_Excerpted records_.
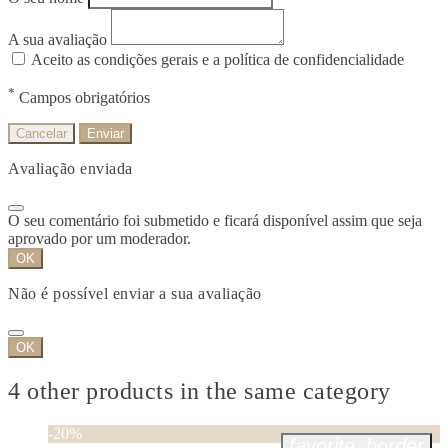
A sua avaliação
Aceito as condições gerais e a política de confidencialidade
*
Campos obrigatórios
Cancelar
Enviar
Avaliação enviada
O seu comentário foi submetido e ficará disponível assim que seja
aprovado por um moderador.
OK
Não é possível enviar a sua avaliação
OK
4 other products in the same category
-20%
favorite_border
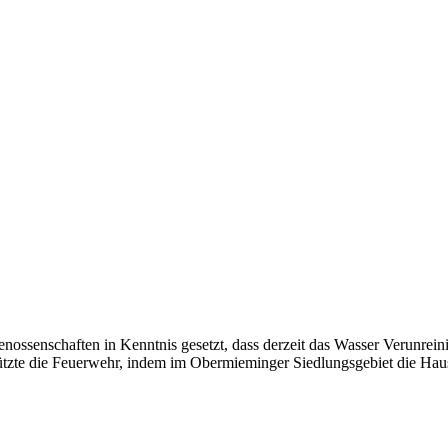
ssenschaften in Kenntnis gesetzt, dass derzeit das Wasser Verunrei
ützte die Feuerwehr, indem im Obermieminger Siedlungsgebiet die Haush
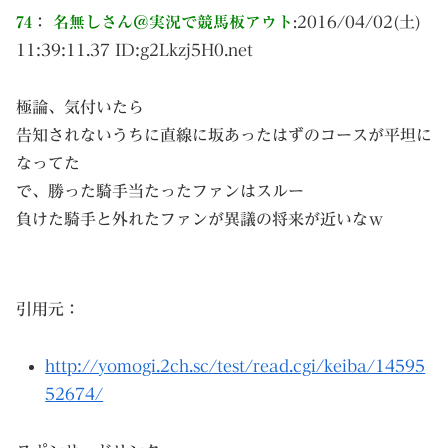
74
：
名無しさん＠実況で競馬板アウト
:
2016/04/02(土)
11:39:11.37 ID:
g2Lkzj5H0.net
極論、気付いたら
告知されないうちに直線に坂あったはずのコースが平坦に
なってた
で、勝った騎手当たったファンはスルー
負けた騎手と外れたファンが異議の将来が近いなｗ
引用元：
http://yomogi.2ch.sc/test/read.cgi/keiba/14595
52674/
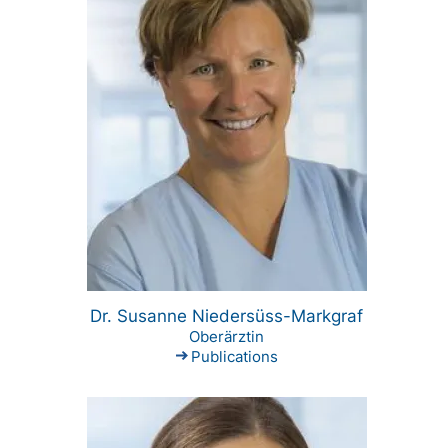
Dr. Susanne Niedersüss-Markgraf
Oberärztin
Publications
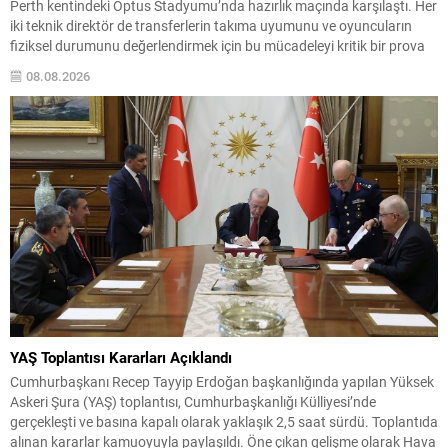
Perth kentindeki Optus Stadyumu’nda hazırlık maçında karşılaştı. Her
iki teknik direktör de transferlerin takıma uyumunu ve oyuncuların
fiziksel durumunu değerlendirmek için bu mücadeleyi kritik bir prova
olarak kullandı. Karşılaşmada iki Türk futbolcu sahada yer aldı:
08.08.2026
Juventus’ta Kenan Yıldız ilk 11’de görev alırken,...
YAŞ Toplantısı Kararları Açıklandı
Cumhurbaşkanı Recep Tayyip Erdoğan başkanlığında yapılan Yüksek
Askeri Şura (YAŞ) toplantısı, Cumhurbaşkanlığı Külliyesi’nde
gerçekleşti ve basına kapalı olarak yaklaşık 2,5 saat sürdü. Toplantıda
alınan kararlar kamuoyuyla paylaşıldı. Öne çıkan gelişme olarak Hava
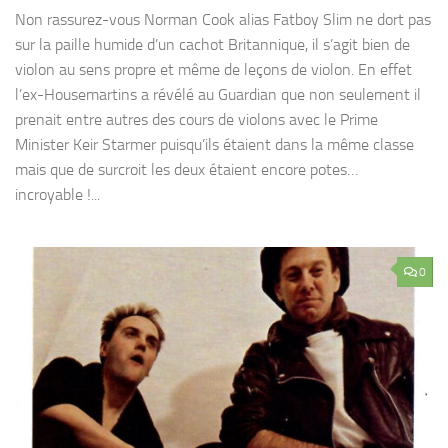
Non rassurez-vous Norman Cook alias Fatboy Slim ne dort pas
sur la paille humide d’un cachot Britannique, il s’agit bien de
violon au sens propre et même de leçons de violon. En effet
l’ex-Housemartins a révélé au Guardian que non seulement il
prenait entre autres des cours de violons avec le Prime
Minister Keir Starmer puisqu’ils étaient dans la même classe
mais que de surcroit les deux étaient encore potes…
incroyable !...
0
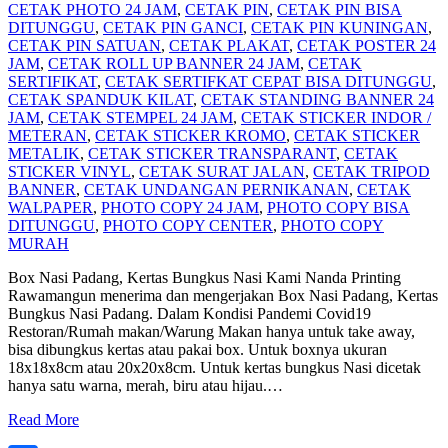
CETAK PHOTO 24 JAM
,
CETAK PIN
,
CETAK PIN BISA
DITUNGGU
,
CETAK PIN GANCI
,
CETAK PIN KUNINGAN
,
CETAK PIN SATUAN
,
CETAK PLAKAT
,
CETAK POSTER 24
JAM
,
CETAK ROLL UP BANNER 24 JAM
,
CETAK
SERTIFIKAT
,
CETAK SERTIFKAT CEPAT BISA DITUNGGU
,
CETAK SPANDUK KILAT
,
CETAK STANDING BANNER 24
JAM
,
CETAK STEMPEL 24 JAM
,
CETAK STICKER INDOR /
METERAN
,
CETAK STICKER KROMO
,
CETAK STICKER
METALIK
,
CETAK STICKER TRANSPARANT
,
CETAK
STICKER VINYL
,
CETAK SURAT JALAN
,
CETAK TRIPOD
BANNER
,
CETAK UNDANGAN PERNIKANAN
,
CETAK
WALPAPER
,
PHOTO COPY 24 JAM
,
PHOTO COPY BISA
DITUNGGU
,
PHOTO COPY CENTER
,
PHOTO COPY
MURAH
Box Nasi Padang, Kertas Bungkus Nasi Kami Nanda Printing
Rawamangun menerima dan mengerjakan Box Nasi Padang, Kertas
Bungkus Nasi Padang. Dalam Kondisi Pandemi Covid19
Restoran/Rumah makan/Warung Makan hanya untuk take away,
bisa dibungkus kertas atau pakai box. Untuk boxnya ukuran
18x18x8cm atau 20x20x8cm. Untuk kertas bungkus Nasi dicetak
hanya satu warna, merah, biru atau hijau.
…
Read More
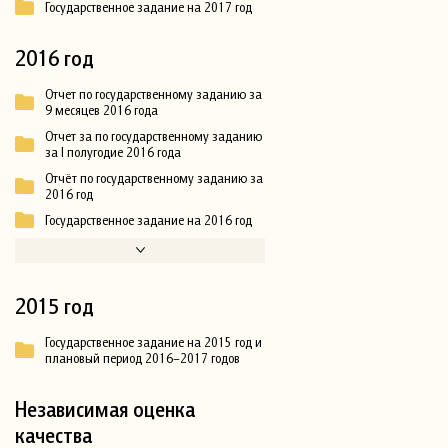
Государственное задание на 2017 год
2016 год
Отчет по государственному заданию за
9 месяцев 2016 года
Отчет за по государственному заданию
за I полугодие 2016 года
Отчёт по государственному заданию за
2016 год
Государственное задание на 2016 год
2015 год
Государственное задание на 2015 год и
плановый период 2016–2017 годов
Независимая оценка
качества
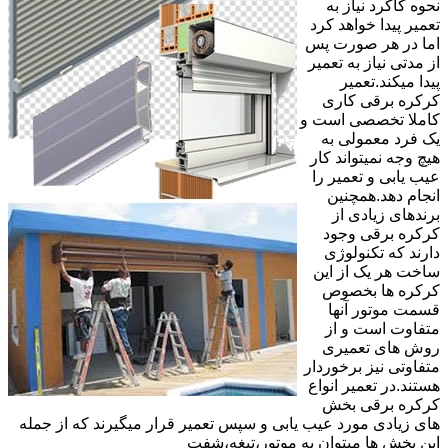
نحوه کاکرد نیاز به
تعمیر پیدا خواهد کرد
اما در هر صورت پس
از مدتی نیاز به تعمیر
پیدا میکند.تعمیر
کرکره برقی کاری
کاملا تخصصی است و
یک فرد معمولی به
هیچ وجه نمیتواند کار
عیب یابی و تعمیر را
انجام دهد.همچنین
برندهای زیادی از
کرکره برقی وجود
دارند که تکنولوژی
ساخت هر یک از این
کرکره ها بخصوص
قسمت موتور آنها
متفاوت است و از
روش های تعمیری
متفاوتی نیز برخوردار
هستند.در تعمیر انواع
کرکره برقی بخش
های زیادی مورد عیب یابی و سپس تعمیر قرار میگیرند که از جمله
این بخش ها میتوان به موتور،تیغه،شفت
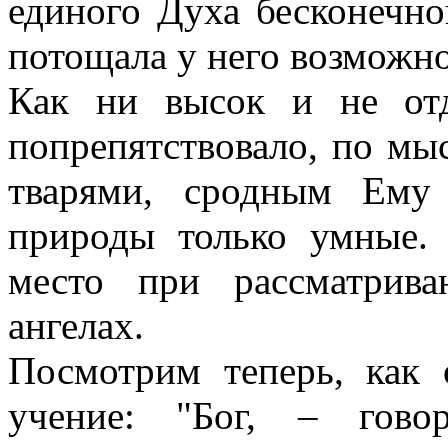
единого Духа бесконечно
потощала у него возможн
Как ни высок и не отд
попрепятствовало, по мы
тварями, сродным Ему
природы только умные.
место при рассматрива
ангелах.
Посмотрим теперь, как 
учение: "Бог, – гово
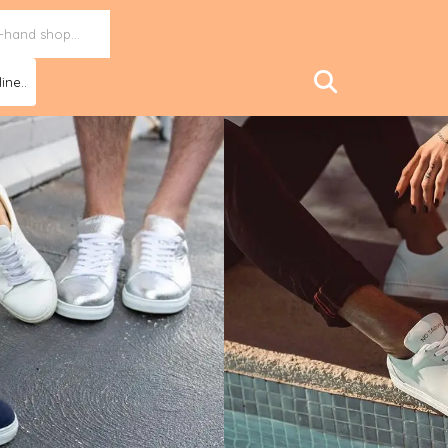
ine..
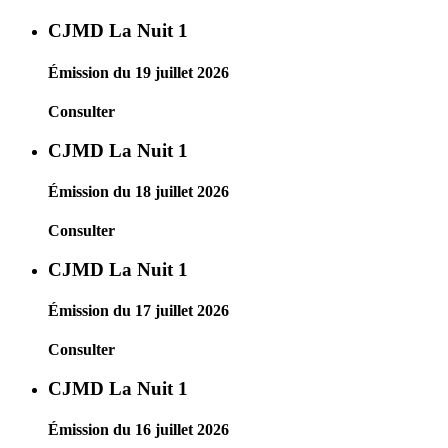
CJMD La Nuit 1
Émission du 19 juillet 2026
Consulter
CJMD La Nuit 1
Émission du 18 juillet 2026
Consulter
CJMD La Nuit 1
Émission du 17 juillet 2026
Consulter
CJMD La Nuit 1
Émission du 16 juillet 2026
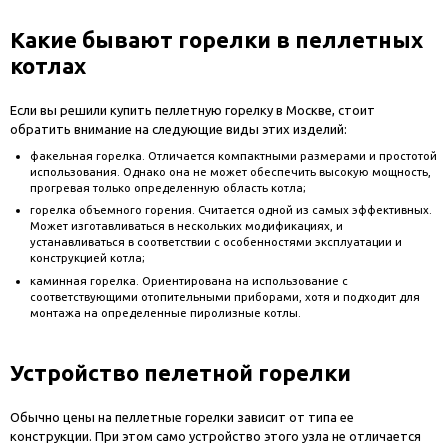
Какие бывают горелки в пеллетных
котлах
Если вы решили купить пеллетную горелку в Москве, стоит
обратить внимание на следующие виды этих изделий:
факельная горелка. Отличается компактными размерами и простотой
использования. Однако она не может обеспечить высокую мощность,
прогревая только определенную область котла;
горелка объемного горения. Считается одной из самых эффективных.
Может изготавливаться в нескольких модификациях, и
устанавливаться в соответствии с особенностями эксплуатации и
конструкцией котла;
каминная горелка. Ориентирована на использование с
соответствующими отопительными приборами, хотя и подходит для
монтажа на определенные пиролизные котлы.
Устройство пелетной горелки
Обычно цены на пеллетные горелки зависит от типа ее
конструкции. При этом само устройство этого узла не отличается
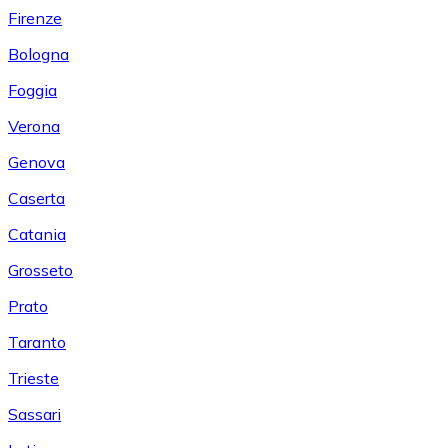
Firenze
Bologna
Foggia
Verona
Genova
Caserta
Catania
Grosseto
Prato
Taranto
Trieste
Sassari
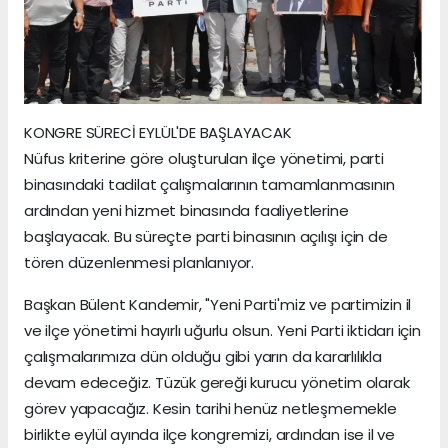
KONGRE SÜRECİ EYLÜL'DE BAŞLAYACAK
Nüfus kriterine göre oluşturulan ilçe yönetimi, parti
binasındaki tadilat çalışmalarının tamamlanmasının
ardından yeni hizmet binasında faaliyetlerine
başlayacak. Bu süreçte parti binasının açılışı için de
tören düzenlenmesi planlanıyor.
Başkan Bülent Kandemir, "Yeni Parti'miz ve partimizin il
ve ilçe yönetimi hayırlı uğurlu olsun. Yeni Parti iktidarı için
çalışmalarımıza dün olduğu gibi yarın da kararlılıkla
devam edeceğiz. Tüzük gereği kurucu yönetim olarak
görev yapacağız. Kesin tarihi henüz netleşmemekle
birlikte eylül ayında ilçe kongremizi, ardından ise il ve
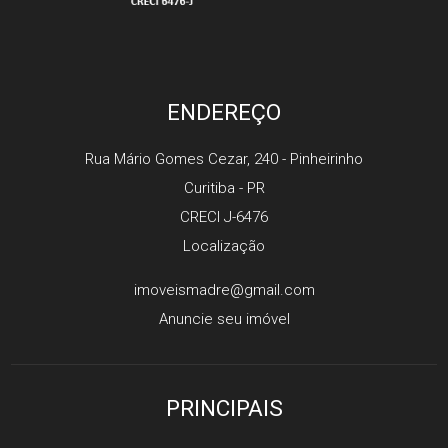
ENDEREÇO
Rua Mário Gomes Cezar, 240
- Pinheirinho
Curitiba
-
PR
CRECI J-6476
Localização
imoveismadre@gmail.com
Anuncie seu imóvel
PRINCIPAIS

_Task prompt_. The answer must be an exact copy of the lines above, from the start of the records through the line with "alınan kararlar kamuoyuyla", and of nothing else; no pictures belong in it.

_Task answer_.
A sua avaliação
Aceito as condições gerais e a política de confidencialidade
*
Campos obrigatórios
Cancelar
Enviar
Avaliação enviada
O seu comentário foi submetido e ficará disponível assim que seja
aprovado por um moderador.
OK
Não é possível enviar a sua avaliação
OK
4 other products in the same category
-20%
favorite_border
ssenschaften in Kenntnis gesetzt, dass derzeit das Wasser Verunrei
ützte die Feuerwehr, indem im Obermieminger Siedlungsgebiet die Haush
74
：
名無しさん＠実況で競馬板アウト
:
2016/04/02(土)
11:39:11.37 ID:
g2Lkzj5H0.net
極論、気付いたら
告知されないうちに直線に坂あったはずのコースが平坦に
なってた
で、勝った騎手当たったファンはスルー
負けた騎手と外れたファンが異議の将来が近いなｗ
引用元：
http://yomogi.2ch.sc/test/read.cgi/keiba/14595
52674/
Dr. Susanne Niedersüss-Markgraf
Oberärztin
Publications
Perth kentindeki Optus Stadyumu’nda hazırlık maçında karşılaştı. Her
iki teknik direktör de transferlerin takıma uyumunu ve oyuncuların
fiziksel durumunu değerlendirmek için bu mücadeleyi kritik bir prova
olarak kullandı. Karşılaşmada iki Türk futbolcu sahada yer aldı:
08.08.2026
Juventus’ta Kenan Yıldız ilk 11’de görev alırken,...
YAŞ Toplantısı Kararları Açıklandı
Cumhurbaşkanı Recep Tayyip Erdoğan başkanlığında yapılan Yüksek
Askeri Şura (YAŞ) toplantısı, Cumhurbaşkanlığı Külliyesi’nde
gerçekleşti ve basına kapalı olarak yaklaşık 2,5 saat sürdü. Toplantıda
alınan kararlar kamuoyuyla paylaşıldı. Öne çıkan gelişme olarak Hava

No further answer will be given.